Bileam zegent Israël
23
1 Toen zei Bileam tegen Balak: “Bouw hier zeven altaren voor mij en maak hier zeven jonge stieren en zeven rammen voor mij klaar.” 2 Balak deed, zoals Bileam gesproken had en Balak en Bileam offerden op elk altaar een jonge stier en een ram. 3 Toen zei Bileam tegen Balak: “Blijf daar bij je brandoffer staan, dan zal ik weggaan. Misschien zal de HEERE mij tegemoetkomen en welk woord Hij dan ook maar aan mij te kennen zal geven, zal ik je doorgeven.” Toen ging hij naar de kale bergtop.   
4 En GOD ontmoette Bileam en Bileam zei tegen Hem: “Zeven altaren heb ik opgericht en op elk altaar heb ik een jonge stier en een ram geofferd.” 5 Toen legde de HEERE een woord in de mond van Bileam en zei: “Ga terug naar Balak en zeg dit tegen hem.”   
6 En hij keerde naar hem terug, en zie, daar stond hij bij zijn brandoffer, hij samen met alle vorsten van Moab. 7 Toen hief hij zijn spreuk aan en zei:
 
“Uit Aram heeft Balak, de koning van Moab, mij laten halen,
uit het bergland in het oosten, en hij zei:
‘Kom, vervloek Jakob voor mij,
kom, verwens Israël!’   
8 Maar hoe zou ik vervloeken
wie door God niet wordt vervloekt
en hoe zou ik verwensen,
wie niet door de HEERE wordt verwenst?   
9 Want vanaf de top van de rotsen zie ik hem,
en vanaf de heuvels kijk ik op hem uit.
Zie, het is een volk dat alleen woont
en zich niet tot de volken rekent.     
10 Wie kan het stof van Jakob tellen,
het getal bepalen van het vierde deel van Israël?
Mag mijn ziel de dood van de oprechten sterven
en mag mijn einde zijn als dat van hem!”   
 
11 Toen zei Balak tegen Bileam: “Wat heb je mij aangedaan? Ik heb je meegenomen om mijn vijanden te vervloeken, maar zie, je hebt hen juist gezegend!”    12 Hij antwoordde en zei: “Moet ik er dan niet op letten om dat te spreken wat de HEERE mij in de mond heeft gelegd?” 13 Toen zei Balak tegen hem: “Kom toch met mij mee naar een andere plaats, vanwaar je het volk kunt zien. Je zult alleen de contouren ervan kunnen zien, je kunt het niet helemaal zien. Vervloek het daarvandaan voor mij!”   

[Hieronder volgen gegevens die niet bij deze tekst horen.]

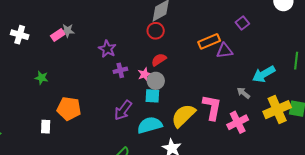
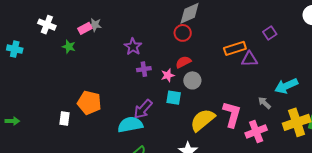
green star: (42, 78) -> (69, 47), moved
gray circle: (156, 81) -> (192, 80), moved
cyan semicircle: (150, 125) -> (130, 125), moved

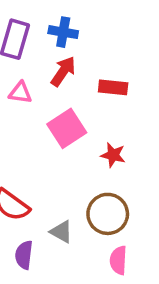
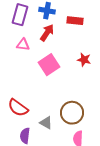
red rectangle: (113, 87) -> (75, 21), moved
red star: (113, 155) -> (84, 60), moved

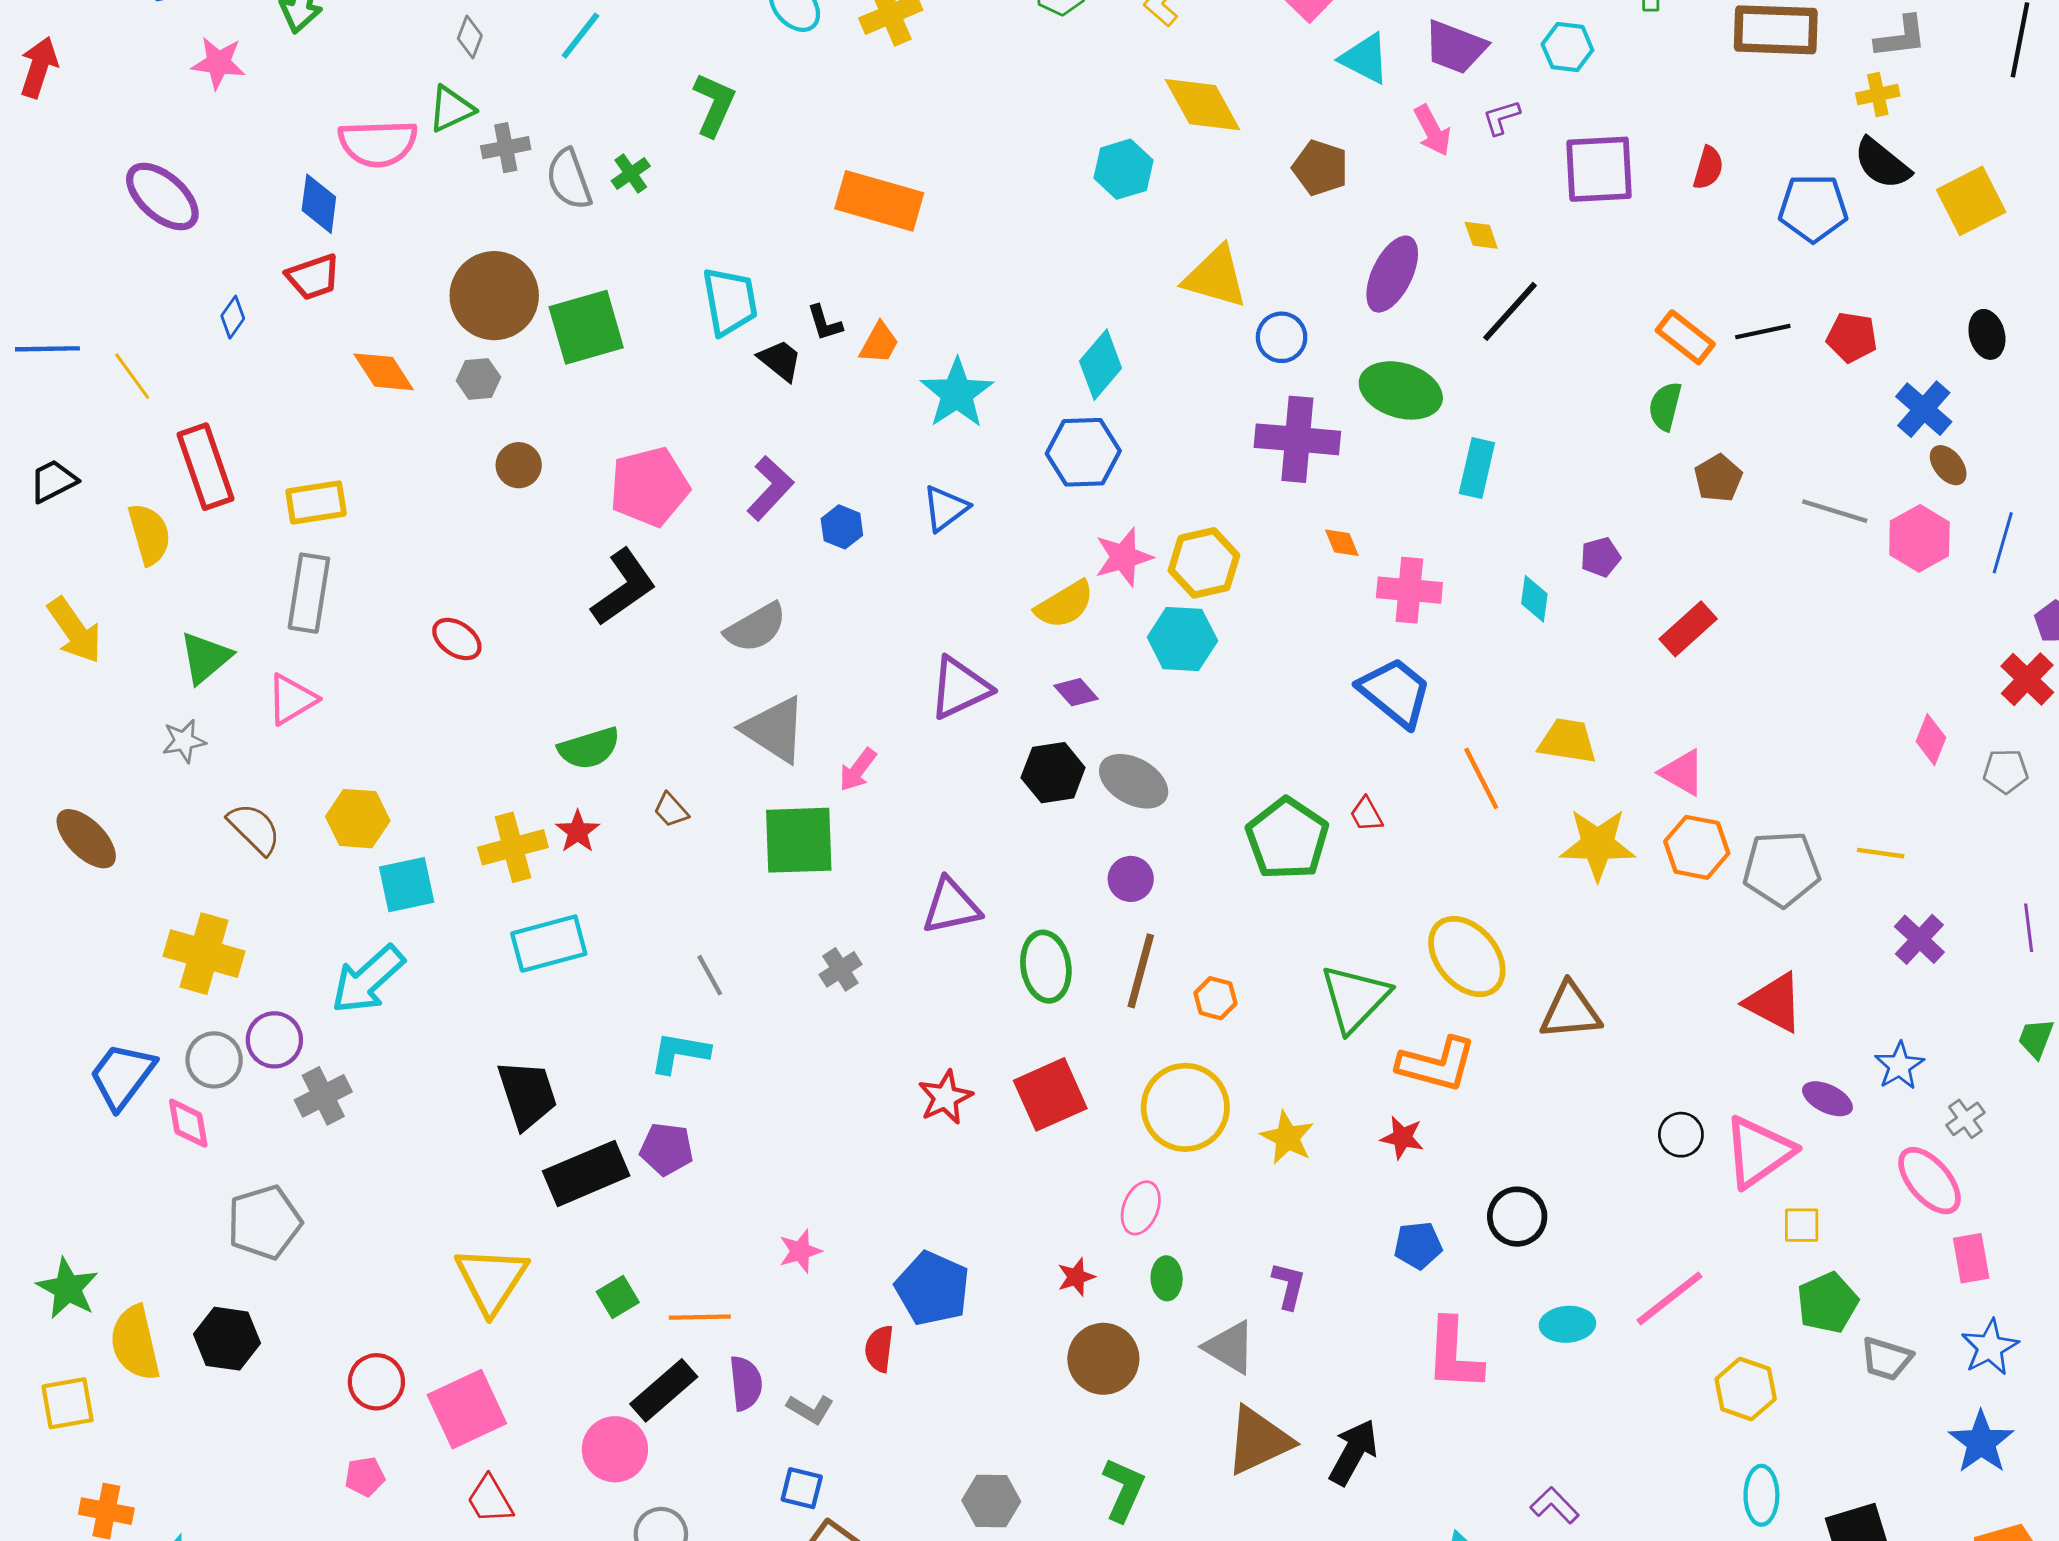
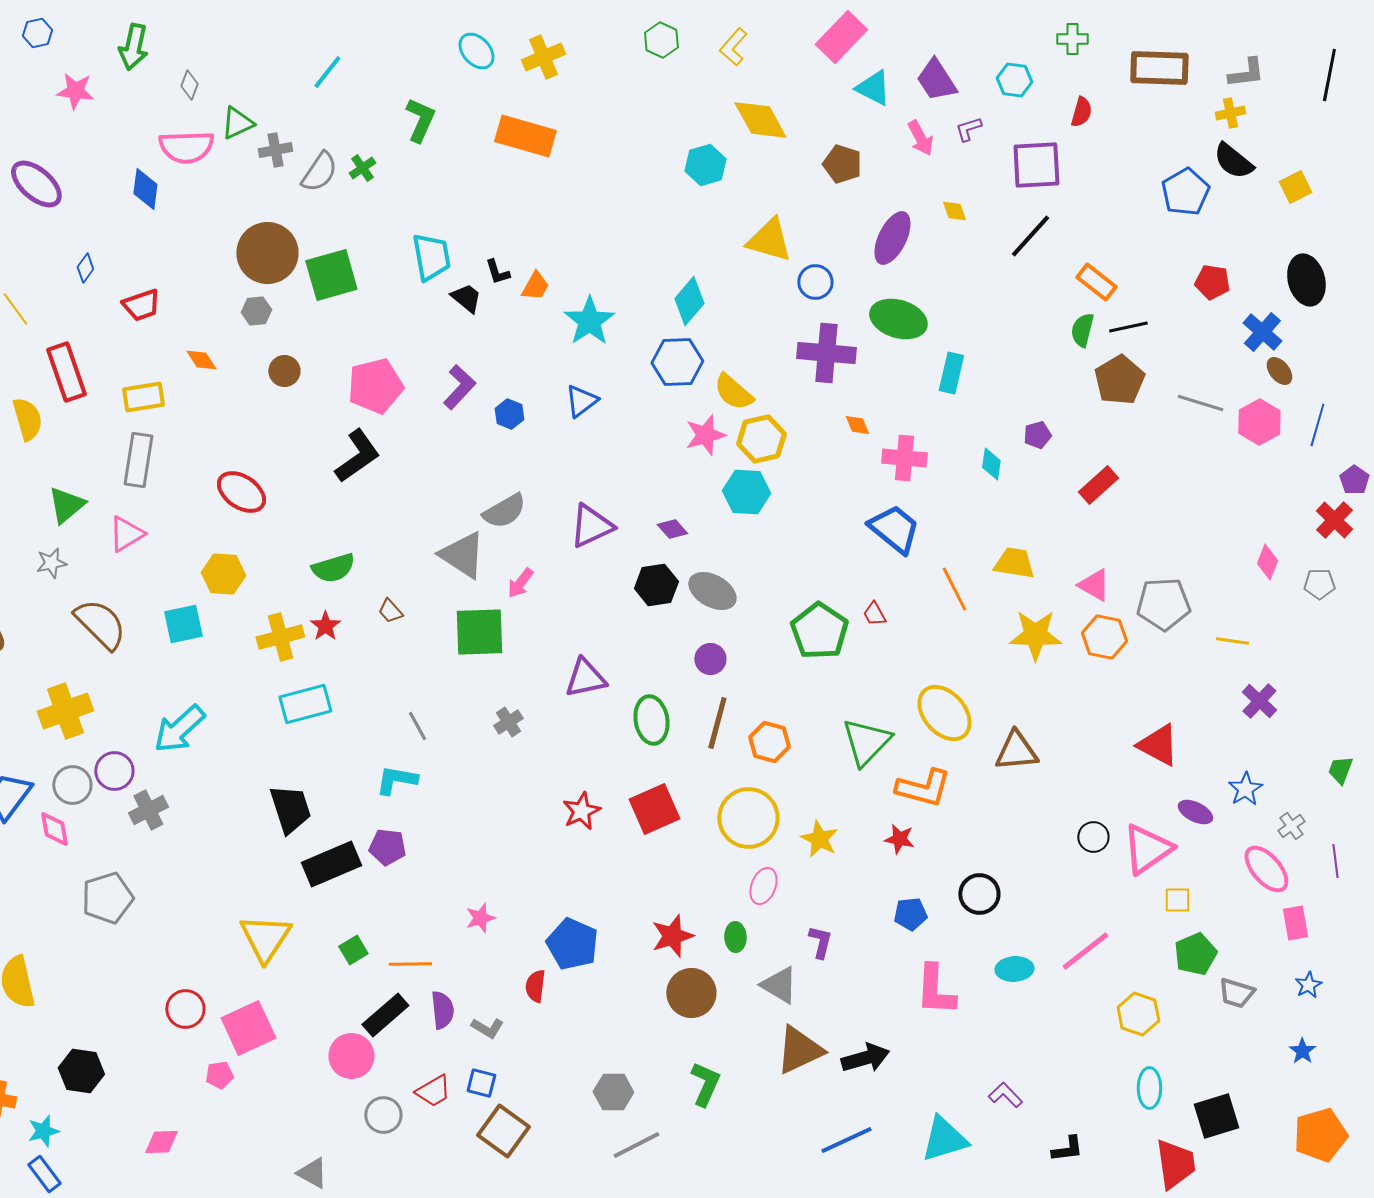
gray diamond: (470, 37) -> (189, 85), moved
purple trapezoid: (1455, 47) -> (936, 80), turned 36
red semicircle: (1708, 168) -> (1081, 112), moved
gray semicircle: (569, 179) -> (319, 172), turned -126
orange rectangle: (879, 201) -> (525, 136), moved
yellow square: (1971, 201) -> (1295, 187), size x0.7
blue pentagon: (1813, 208) -> (1185, 192), turned -30
red trapezoid: (313, 277) -> (141, 305), moved
black line: (1510, 311) -> (1030, 236), moved
black line: (1763, 332) -> (1128, 327), moved
black ellipse: (1987, 334) -> (1306, 280), size x1.5
orange diamond: (384, 372) -> (201, 360), moved, size x0.7
brown pentagon: (1718, 478) -> (1119, 380), size x1.5
yellow semicircle: (1065, 605) -> (733, 392), moved, turned 72
gray semicircle: (756, 628) -> (504, 511), moved
red ellipse: (457, 639) -> (241, 492), size x1.4
yellow hexagon: (358, 819) -> (223, 574), moved
brown semicircle: (254, 829) -> (100, 624), size x1.4
gray pentagon: (1782, 869) -> (1163, 604), moved
cyan square: (407, 885) -> (183, 624), moved
purple line: (2029, 928) -> (1335, 861), moved
yellow cross: (204, 954) -> (65, 711), turned -36
orange hexagon: (1215, 998) -> (769, 742), size x1.4
pink ellipse: (1141, 1208) -> (763, 886), moved
red star: (1076, 1277) -> (672, 936), size x1.6
black hexagon: (227, 1339) -> (81, 1071), moved
blue star: (1990, 1347) -> (1308, 985), size x0.7
blue star: (1981, 1442) -> (1302, 1051), size x0.6
black arrow: (1353, 1452) -> (865, 1058), turned 45
pink pentagon: (365, 1477) -> (219, 1075), moved
red trapezoid: (490, 1500) -> (433, 1091), moved, turned -90

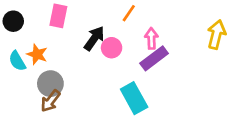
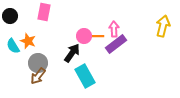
orange line: (129, 13) -> (97, 36), moved, turned 56
black arrow: (94, 38) -> (72, 53), moved
cyan rectangle: (134, 98) -> (85, 76), moved

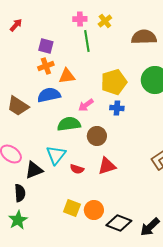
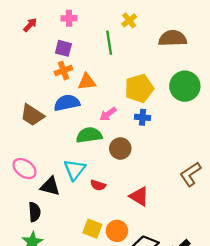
pink cross: (80, 19) -> (69, 18), moved
red triangle: (107, 166) -> (139, 196), moved, turned 48
black triangle: (34, 170) -> (50, 186), turned 36

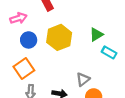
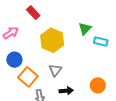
blue circle: (29, 40) -> (14, 60), moved
gray triangle: (83, 79) -> (55, 70), moved

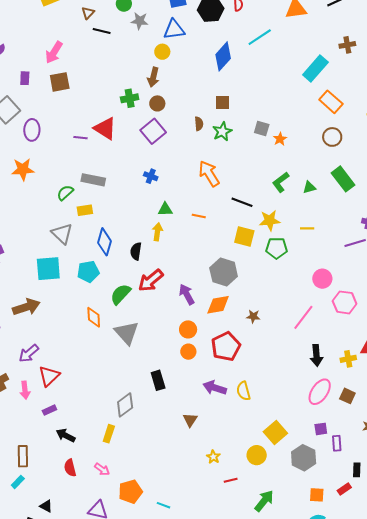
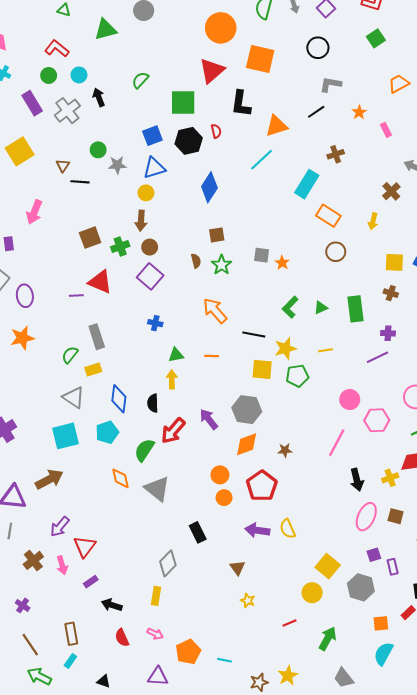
cyan line: (260, 37) -> (262, 160), moved
brown square: (60, 82) -> (90, 238), moved
green rectangle: (343, 179) -> (355, 309), moved, turned 40
gray rectangle: (93, 180) -> (97, 337), turned 70
purple arrow: (187, 294) -> (209, 419), moved
yellow star: (213, 457) -> (248, 600), moved

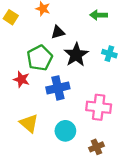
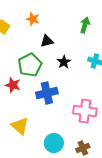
green arrow: (99, 15) -> (85, 25), turned 105
black star: (76, 55) -> (64, 62), size x0.6
cyan circle: (65, 131) -> (54, 143), moved

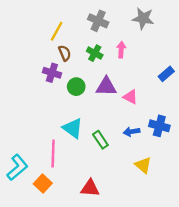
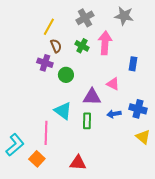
gray cross: (98, 21) -> (85, 18), turned 36
pink arrow: (121, 50) -> (105, 43), size x1.6
blue rectangle: (166, 74) -> (133, 64), moved, turned -40
purple triangle: (106, 87) -> (92, 97), moved
green rectangle: (100, 140) -> (87, 121), turned 35
yellow triangle: (143, 165) -> (143, 137), moved

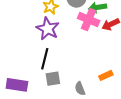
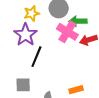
black line: (45, 59) -> (36, 57), moved

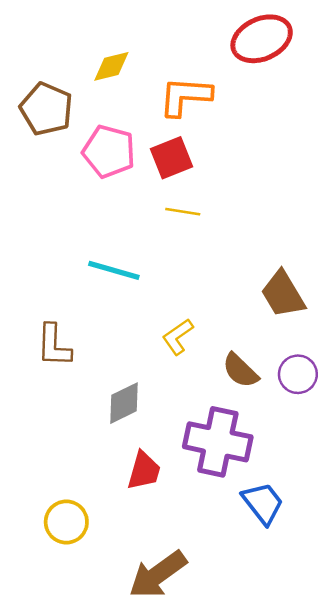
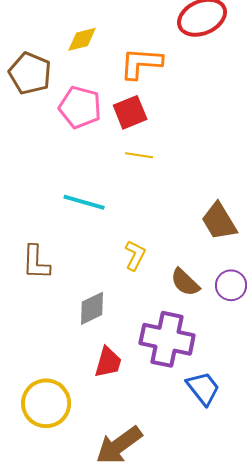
yellow L-shape: (178, 337) -> (135, 255), turned 152
yellow circle: (66, 522) -> (46, 403), size x1.4

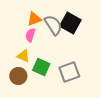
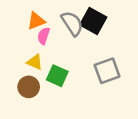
orange triangle: (34, 19) -> (36, 21), moved
gray square: (69, 72) -> (107, 71), moved

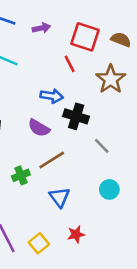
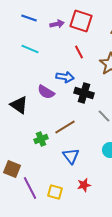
red square: (85, 37) -> (81, 21), moved
purple semicircle: (39, 128) -> (46, 92), moved
yellow square: (39, 243) -> (55, 192), turned -35

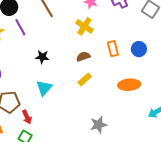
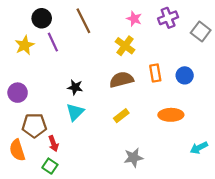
brown semicircle: (83, 56) -> (121, 80), size x1.5
black star: (42, 57) -> (75, 87), moved
yellow rectangle: (85, 79) -> (121, 116), moved

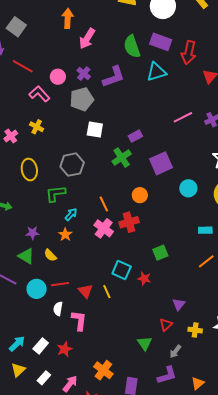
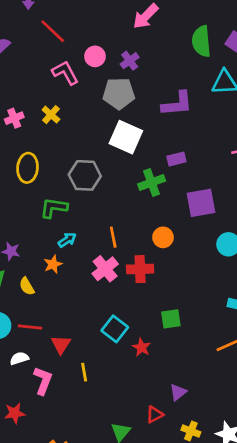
purple L-shape: (114, 77) -> (177, 104), moved
white square: (95, 130) -> (126, 137), size x1.4
yellow line: (107, 292) -> (84, 372), moved
white semicircle: (58, 309) -> (19, 358), turned 48

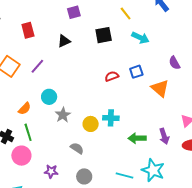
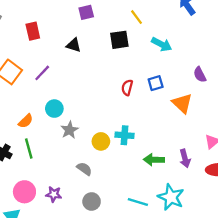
yellow line: (126, 14) -> (136, 17), moved
black triangle: (64, 41) -> (74, 45), turned 40
red semicircle: (112, 76) -> (127, 88), turned -56
pink circle: (21, 156) -> (24, 192), moved

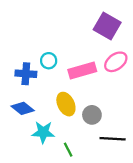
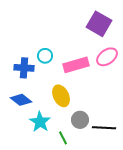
gray circle: (92, 115) -> (80, 120), moved
cyan star: (43, 132) -> (40, 122), turned 30

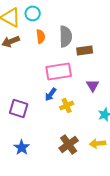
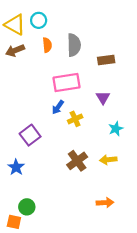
brown rectangle: (85, 50) -> (106, 60), moved
purple square: (19, 108) -> (30, 135), moved, turned 36
blue star: (22, 147) -> (16, 167), moved

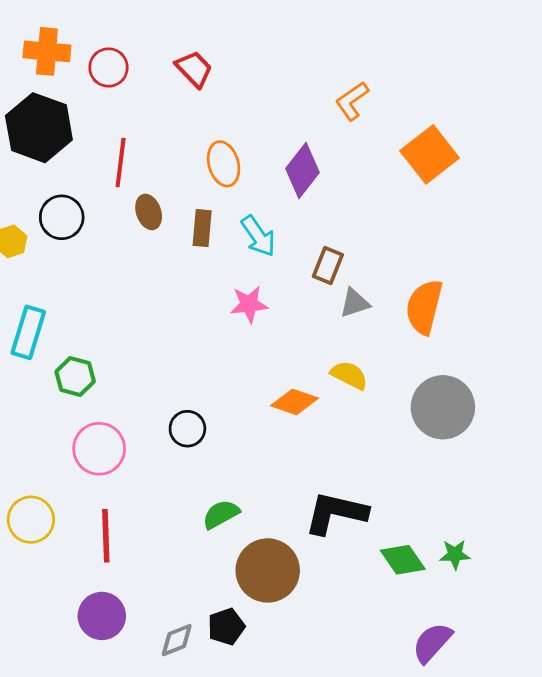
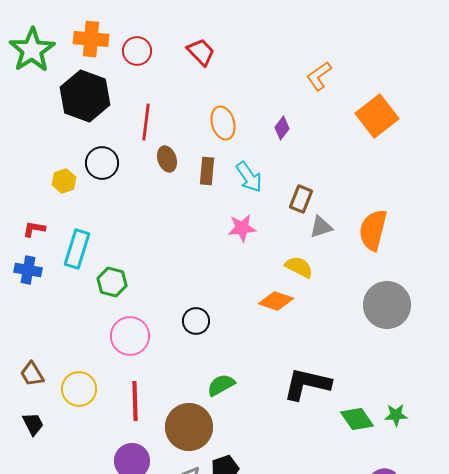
purple diamond: (302, 170) -> (282, 128), size x0.6
yellow semicircle: (349, 375) -> (299, 267), moved
brown circle: (268, 570) -> (189, 427), moved

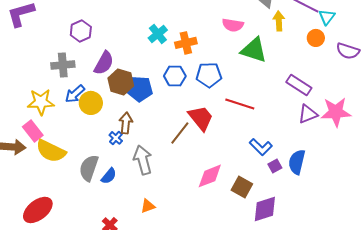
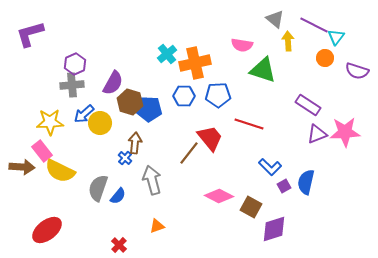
purple hexagon: (81, 31) -> (75, 64), moved
orange cross: (186, 43) -> (195, 63), size x1.4
pink diamond: (210, 176) -> (219, 196), turned 48

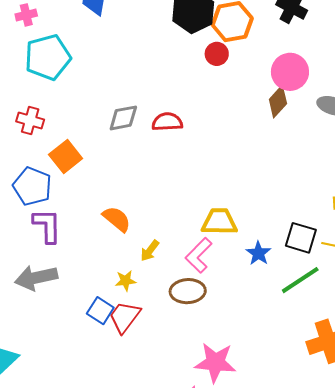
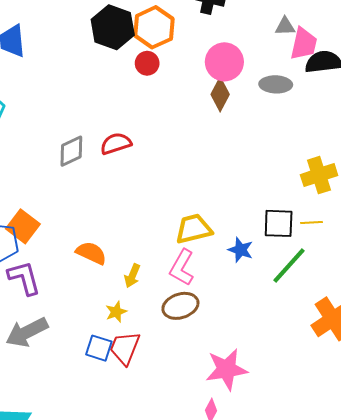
orange square: (66, 157) -> (23, 226), moved

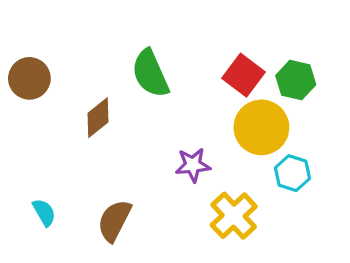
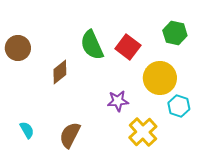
red square: (243, 75) -> (128, 47), moved
green hexagon: (296, 80) -> (175, 33), moved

14 Hij nam hem mee naar het veld van Zofim naar de top van de Pisga en hij bouwde daar zeven altaren. Op elk altaar offerde hij een jonge stier en een ram.    15 Hij zei tegen Balak: “Blijf jij hier bij je brandoffer staan, dan zal ik Hem daar ontmoeten.” 16 De HEERE ontmoette Bileam en legde hem een woord in zijn mond en Hij zei: “Ga weer terug naar Balak en zeg dit tegen hem.”      17 Hij kwam bij hem, en zie, daar stond hij nog bij zijn brandoffer en de vorsten van Moab stonden bij hem. Balak zei tegen hem: “Wat heeft de HEERE gesproken?”
18 Toen hief hij zijn spreuk aan en zei:
 
“Sta op, Balak, hoor!
Luister naar mij, jij, zoon van Zippor!
19 God is geen man, dat Hij liegen zou,
of een mensenzoon dat Hij berouw zou krijgen.
Zou Hij zeggen en niet doen,
of spreken en het niet tot stand brengen?     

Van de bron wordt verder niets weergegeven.